One of our clients is asking questions about FICA for a SERP she will be receiving a benefit from. The SERP benefit is the difference between what her benefit would be in the DB plan if no limits applied and what she has accrued in the DB. The SERP document does not have any references to vesting or forfeiture of benefits. She is approaching retirement and has been told that FICA applies at retirement to the present value of her plan benefit. The amount of the FICA amounts to about 15 months of payments. She is being told the plan will offset her monthly benefits by the amount of FICA paid until the entire FICA amount has been recouped. Then, she will start receiving monthly payments in about 16 months. Does this information sound correct?

Posted

15 months sounds high because the tax should probably be exclusively or almost exclusively the 1.45% Medicare amount. Also, a 100% offset until recovery is a little chintzy, in my opinion, but I suppose the SERP could be written that way. Bottom line is, you need to see the calculation of the estimated FICA and Medicare taxes to be paid at retirement AND find out what the SERP document says about the financing of the employee share of these taxes.

Posted

They are calculating FICA as 7.65%. I'm not sure if she will have other income subject to FICA this year.

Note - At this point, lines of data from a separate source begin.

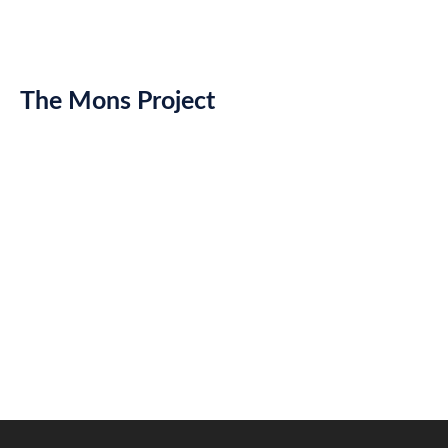
The Mons Project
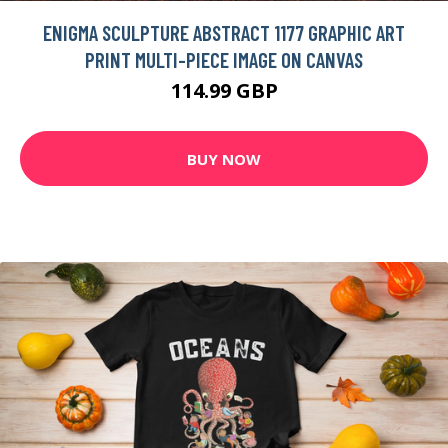
ENIGMA SCULPTURE ABSTRACT 1177 GRAPHIC ART
PRINT MULTI-PIECE IMAGE ON CANVAS
114.99 GBP
BUY NOW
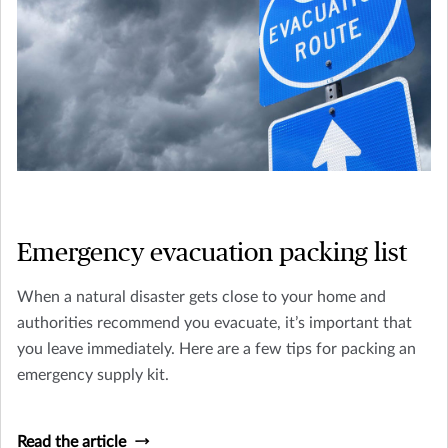
Emergency evacuation packing list
When a natural disaster gets close to your home and
authorities recommend you evacuate, it’s important that
you leave immediately. Here are a few tips for packing an
emergency supply kit.
Read the article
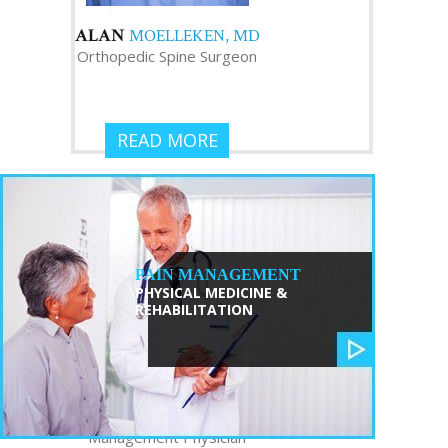
ALAN
MOELLEKEN, MD
Orthopedic Spine Surgeon
READ MORE
PAIN MANAGEMENT
PHYSICAL MEDICINE &
REHABILITATION
TRISTAN
ZHANG, MD
Interventional Pain
Management Physician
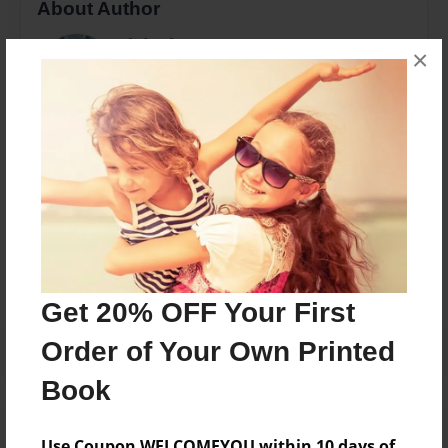
About Author
Blair Flynn
×
Joined: Dec-18-2011
I am one PROUD mama!
Messages from the Author
No author messages are available for this book.
Get 20% OFF Your First
Order of Your Own Printed
Book
Use Coupon WELCOMEYOU within 10 days of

There is nothing in the SERP document about FICA or taxes in general. It does have a reference that benefits payable shall be subject to additional provisions set forth in one or both of the Rabbi Trust agreements used to provide benefits. I don't have a copy of either trust agreement. Is FICA something that would typically be addressed in the Rabbi Trust agreement?

Posted

See IRC 3121 for definition of "wages". Note that (a)(5)(A) exempts payments from a qualified plan. Next read 3121(v) for references to NQ plans. Note especially, (v)(2)(A), and its reference to "substantial risk of forfeiture" (ie, vesting).

Bottom line: NQ plan benefits are (generally) subject to taxation as wages.

Hey, but I'm not giving you tax advice.

I'm a retirement actuary. Nothing about my comments is intended or should be construed as investment, tax, legal or accounting advice. Occasionally, but not all the time, it might be reasonable to interpret my comments as actuarial or consulting advice.

Posted

Thank you for the replies. I'd already seen one of David's prior posts with those cites. So, I was expecting to see FICA applied when the benefit vested or if not, when the payments were made. My first thought was that maybe the SERP benefits vested at retirement. We requested a copy of the document, but as mentioned above, there is nothing in the SERP document addressing vesting.

I don't want to provide tax advice either, but I've been asked to look at this to see if it warrants further inquiry.

Posted

Kevin,

just an opinion: if the document is silent on vesting, you may have to look to other sources of information. Likely, the first source is whether there is a precedent for another participant.

If nothing else is available, the result might be as you imply: vested at retirement date. However, if the plan has an Early retirement date (that applies to this person), it will be difficult to claim vesting occurs at Normal retirement date.

I'm a retirement actuary. Nothing about my comments is intended or should be construed as investment, tax, legal or accounting advice. Occasionally, but not all the time, it might be reasonable to interpret my comments as actuarial or consulting advice.

Posted

When it comes to nonaccount balance plans, timing of FICA is less an issue of vesting than it is when the benefit is "readily ascertainable". Given the SERP is based on the QP amount, subjecting the present value of the expected benefits to FICA at the time the benefit is calculable (no more salary increases or YOS to worry about) sounds reasonable. Course, I don't give tax advice either, blah, blah, blah.

 - There are two types of people in the world: those who can extrapolate from incomplete data sets...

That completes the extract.